WHAT YOU HAVE TO DO >> Only the text of the entries below should be returned, exactly as given, without pictures.
*** THE RECORDS ***
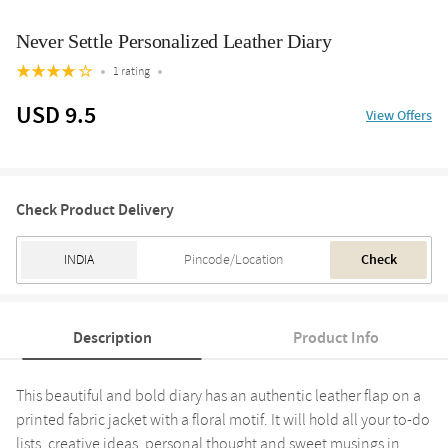
Never Settle Personalized Leather Diary
1 rating
USD 9.5
View Offers
Check Product Delivery
Check
Description
Product Info
This beautiful and bold diary has an authentic leather flap on a
printed fabric jacket with a floral motif. It will hold all your to-do
lists, creative ideas, personal thought and sweet musings in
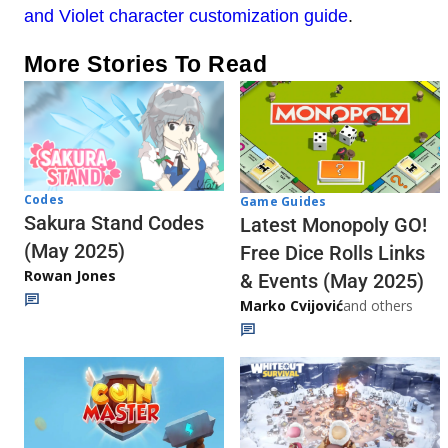
and Violet character customization guide
.
More Stories To Read
Codes
Game Guides
Sakura Stand Codes
Latest Monopoly GO!
(May 2025)
Free Dice Rolls Links
Rowan Jones
& Events (May 2025)
Marko Cvijović
and others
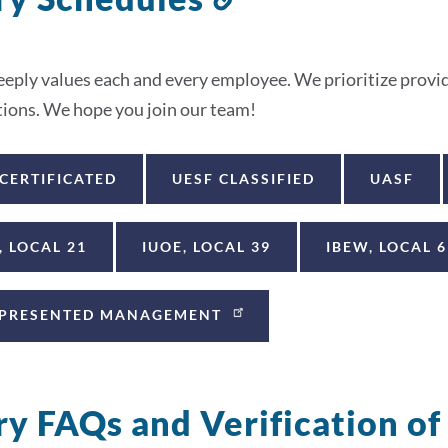
to
this
ply values each and every employee. We prioritize providi
section
ations. We hope you join our team!
 CERTIFICATED
UESF CLASSIFIED
UASF
, LOCAL 21
IUOE, LOCAL 39
IBEW, LOCAL 6
PRESENTED MANAGEMENT
ry FAQs and Verification o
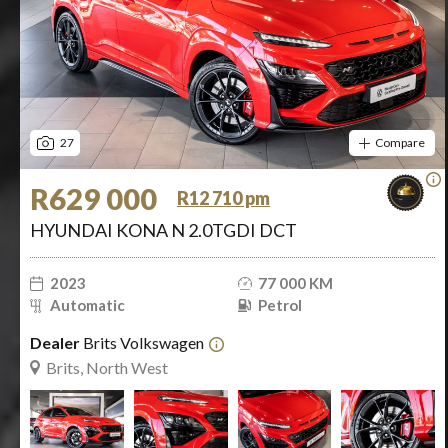
27
Compare
R629 000
R12 710 pm
HYUNDAI KONA N 2.0TGDI DCT
2023
77 000 KM
Automatic
Petrol
Dealer
Brits Volkswagen
Brits, North West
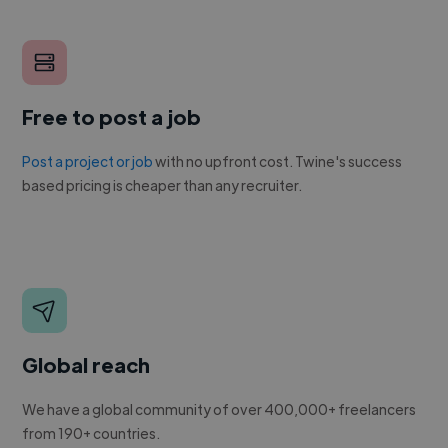
Free to post a job
Post a project or job
with no upfront cost. Twine's success
based pricing is cheaper than any recruiter.
Global reach
We have a global community of over 400,000+ freelancers
from 190+ countries.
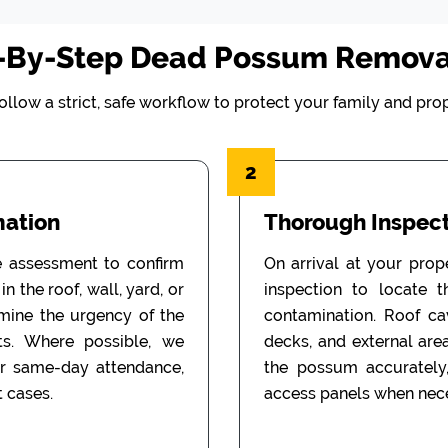
-By-Step Dead Possum Remova
ollow a strict, safe workflow to protect your family and prop
2
mation
Thorough Inspect
e assessment to confirm
On arrival at your prop
n the roof, wall, yard, or
inspection to locate 
rmine the urgency of the
contamination. Roof cav
ts. Where possible, we
decks, and external are
or same-day attendance,
the possum accurately
 cases.
access panels when nece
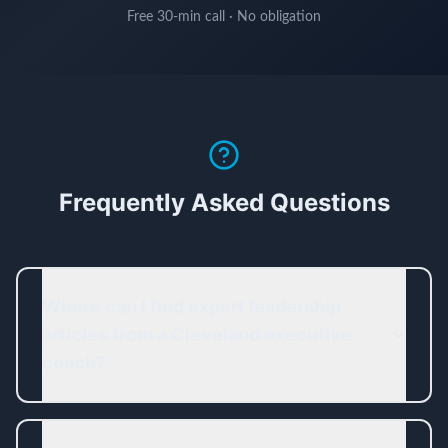
Free 30-min call · No obligation
Frequently Asked Questions
Where can I find expert leadership
articles from a Cleveland executive
coach?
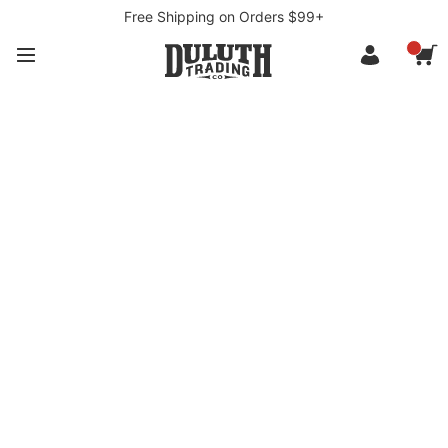
Free Shipping on Orders $99+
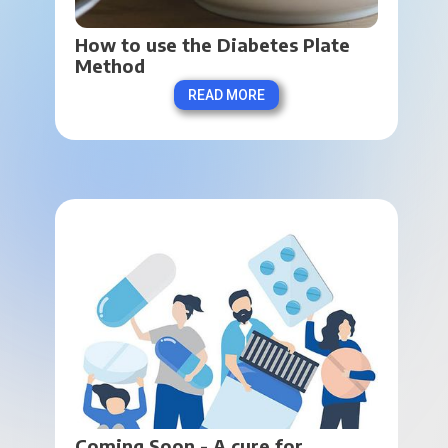
How to use the Diabetes Plate 
Method
READ MORE
Coming Soon - A cure for 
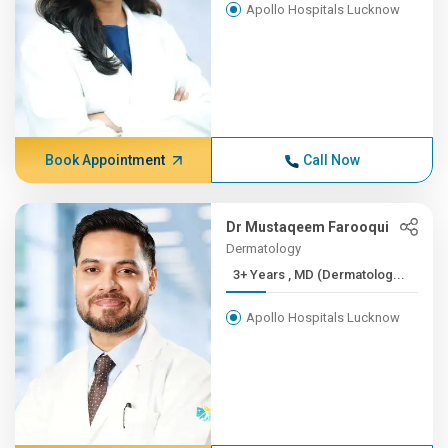
Apollo Hospitals Lucknow
Book Appointment
Call Now
Dr Mustaqeem Farooqui
Dermatology
3+ Years , MD (Dermatolog...
Apollo Hospitals Lucknow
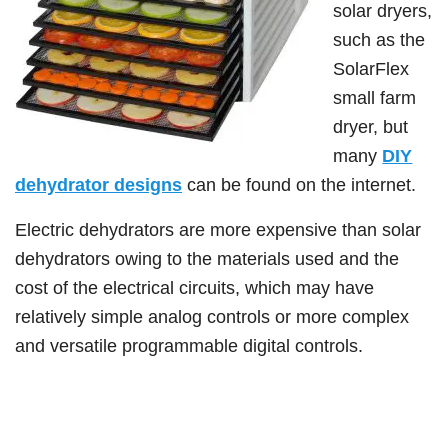
solar dryers,
such as the
SolarFlex
small farm
dryer, but
many
DIY
dehydrator designs
can be found on the internet.
Electric dehydrators are more expensive than solar
dehydrators owing to the materials used and the
cost of the electrical circuits, which may have
relatively simple analog controls or more complex
and versatile programmable digital controls.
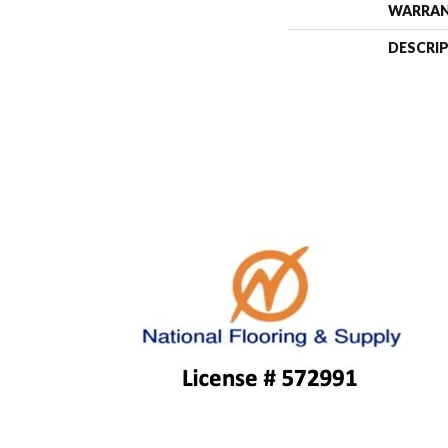
WARRA
DESCRI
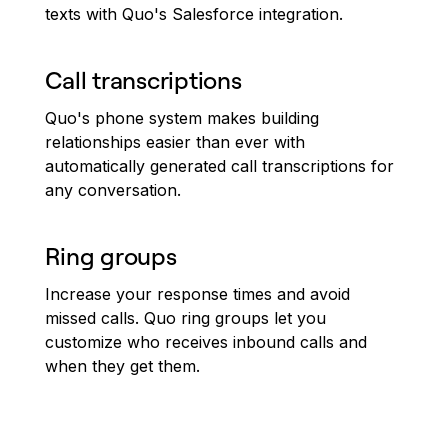
texts with Quo's Salesforce integration.
Call transcriptions
Quo's phone system makes building
relationships easier than ever with
automatically generated call transcriptions for
any conversation.
Ring groups
Increase your response times and avoid
missed calls. Quo ring groups let you
customize who receives inbound calls and
when they get them.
***
RESULT FOR THIS EXERCISE >>
Never Settle Personalized Leather Diary
1 rating
USD 9.5
View Offers
Check Product Delivery
Check
Description
Product Info
This beautiful and bold diary has an authentic leather flap on a
printed fabric jacket with a floral motif. It will hold all your to-do
lists, creative ideas, personal thought and sweet musings in
and Violet character customization guide
.
More Stories To Read
Codes
Game Guides
Sakura Stand Codes
Latest Monopoly GO!
(May 2025)
Free Dice Rolls Links
Rowan Jones
& Events (May 2025)
Marko Cvijović
and others
to
this
ply values each and every employee. We prioritize providi
section
ations. We hope you join our team!
 CERTIFICATED
UESF CLASSIFIED
UASF
, LOCAL 21
IUOE, LOCAL 39
IBEW, LOCAL 6
PRESENTED MANAGEMENT
ry FAQs and Verification o
27
Compare
R629 000
R12 710 pm
HYUNDAI KONA N 2.0TGDI DCT
2023
77 000 KM
Automatic
Petrol
Dealer
Brits Volkswagen
Brits, North West
Free to post a job
Post a project or job
with no upfront cost. Twine's success
based pricing is cheaper than any recruiter.
Global reach
We have a global community of over 400,000+ freelancers
from 190+ countries.
-By-Step Dead Possum Remova
ollow a strict, safe workflow to protect your family and prop
2
mation
Thorough Inspect
e assessment to confirm
On arrival at your prop
n the roof, wall, yard, or
inspection to locate 
rmine the urgency of the
contamination. Roof cav
ts. Where possible, we
decks, and external are
or same-day attendance,
the possum accurately
 cases.
access panels when nece
Free 30-min call · No obligation
Frequently Asked Questions
Where can I find expert leadership
articles from a Cleveland executive
coach?
Free Shipping on Orders $99+
How to use the Diabetes Plate 
Method
READ MORE
Coming Soon - A cure for 
Apollo Hospitals Lucknow
Book Appointment
Call Now
Dr Mustaqeem Farooqui
Dermatology
3+ Years , MD (Dermatolog...
Apollo Hospitals Lucknow
solar dryers,
such as the
SolarFlex
small farm
dryer, but
many
DIY
dehydrator designs
can be found on the internet.
Electric dehydrators are more expensive than solar
dehydrators owing to the materials used and the
cost of the electrical circuits, which may have
relatively simple analog controls or more complex
and versatile programmable digital controls.
WARRA
DESCRI
texts with Quo's Salesforce integration.
Call transcriptions
Quo's phone system makes building
relationships easier than ever with
automatically generated call transcriptions for
any conversation.
Ring groups
Increase your response times and avoid
missed calls. Quo ring groups let you
customize who receives inbound calls and
when they get them.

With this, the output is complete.